[comp.lang.pascal] efficient string searches

amead@s.psych.uiuc.edu (alan mead) (02/07/91)

Here is a file from TUG002.ZIP which can be had at chyde.  The other files 
mentioned in this document (the source code) are there as well as many 
other useful files.  It describes what I find to be a clever search
algorithm (it would only be worth it to use this for searching many 
characters):

TUG PDS CERT 1.01 (Documentation)

==========================================================================

                  TUG PUBLIC DOMAIN SOFTWARE CERTIFICATION

The Turbo User Group (TUG) is recognized by Borland International as the
official support organization for Turbo languages.  This file has been
verified by the TUG library staff.  We are reasonably certain that the
information contained in this file is public domain material, but
it is also subject to any restrictions applied by its author.

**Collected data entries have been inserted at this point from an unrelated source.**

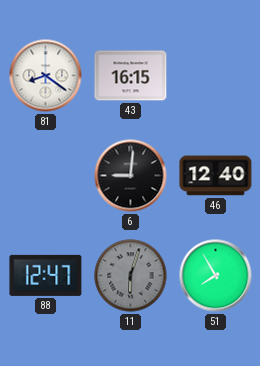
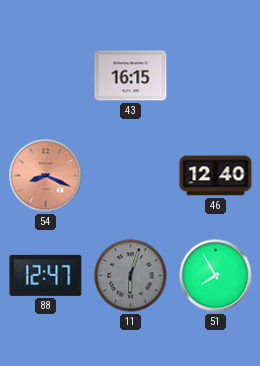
81: 8:21 -> none
54: none -> 8:19
6: 9:01 -> none
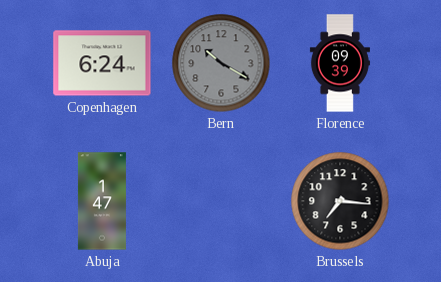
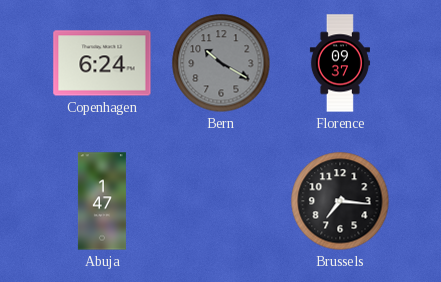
Florence: 09:39 -> 09:37
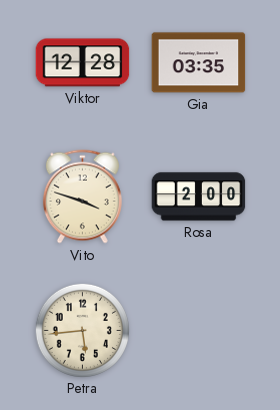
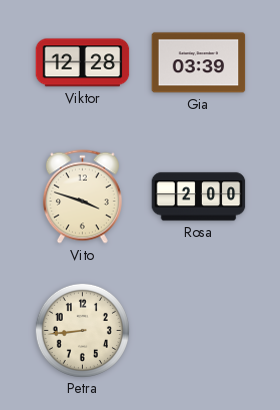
Gia: 03:35 -> 03:39
Petra: 5:44 -> 8:44
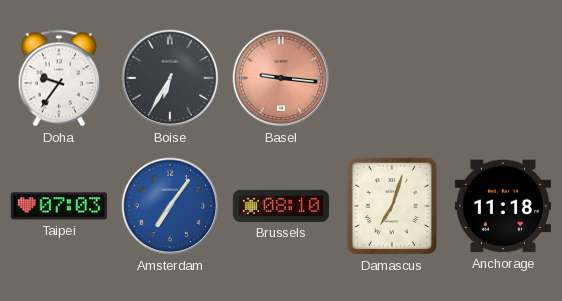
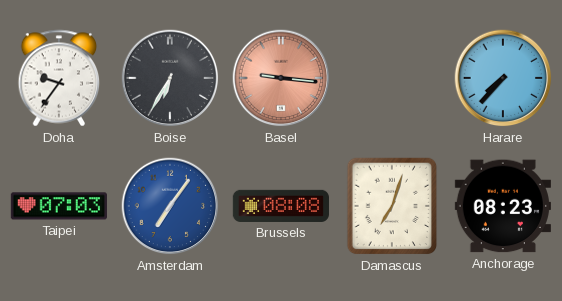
Harare: none -> 7:37
Brussels: 08:10 -> 08:08
Anchorage: 11:18 -> 08:23
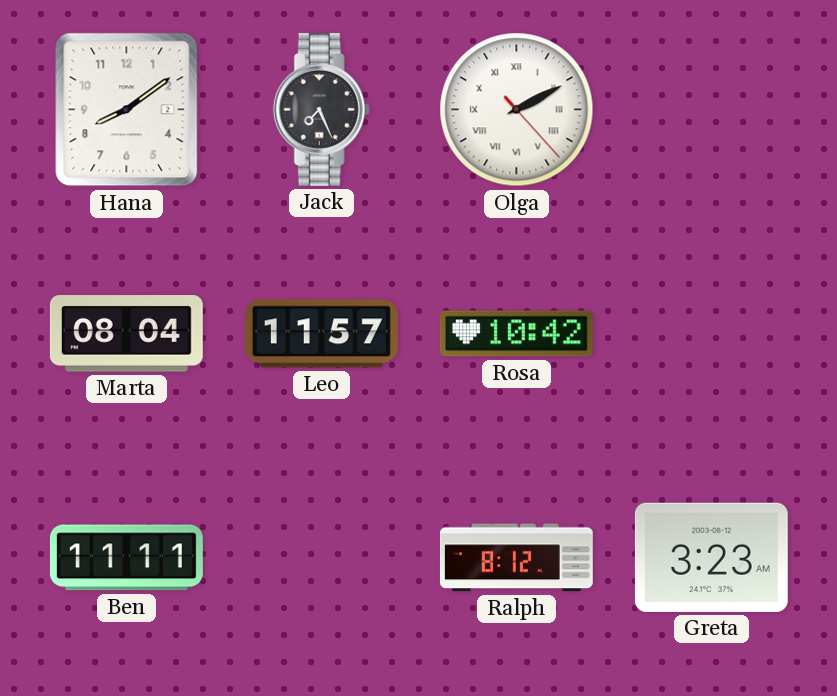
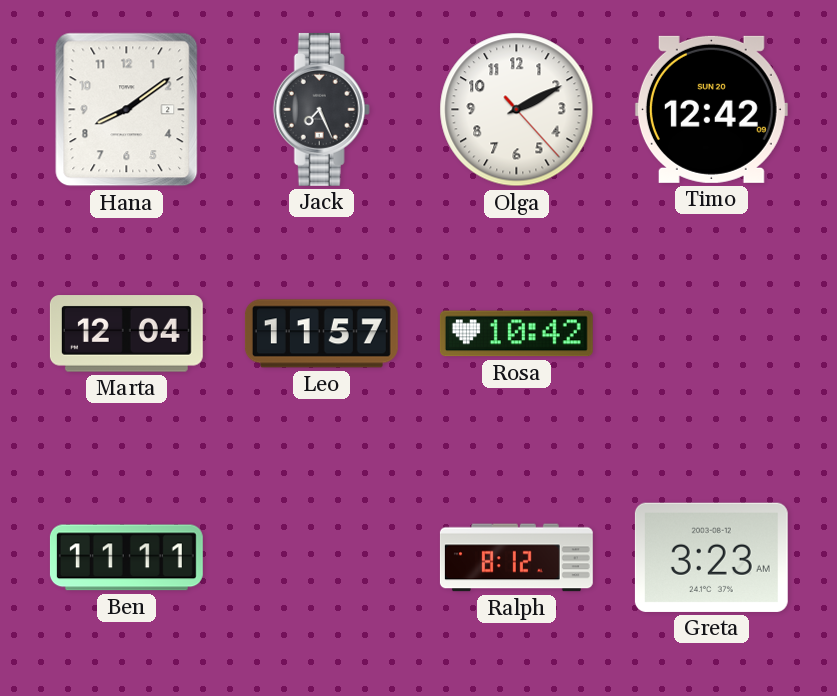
Olga numerals: Roman -> Arabic
Timo: none -> 12:42
Marta: 08:04 -> 12:04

This diskette contains information determined to be in the PUBLIC
DOMAIN, provided as a service of TUG for the use of its members.  The
Turbo User Group will not be liable for any damages, including any lost
profits, lost savings or other incidental or consequential damages arising
out of the use of or inability to use the contents, even if TUG has been
advised of the possibility of such damages, or for any claim by any
other party.

To the best of our knowledge, the information in this file is accurate.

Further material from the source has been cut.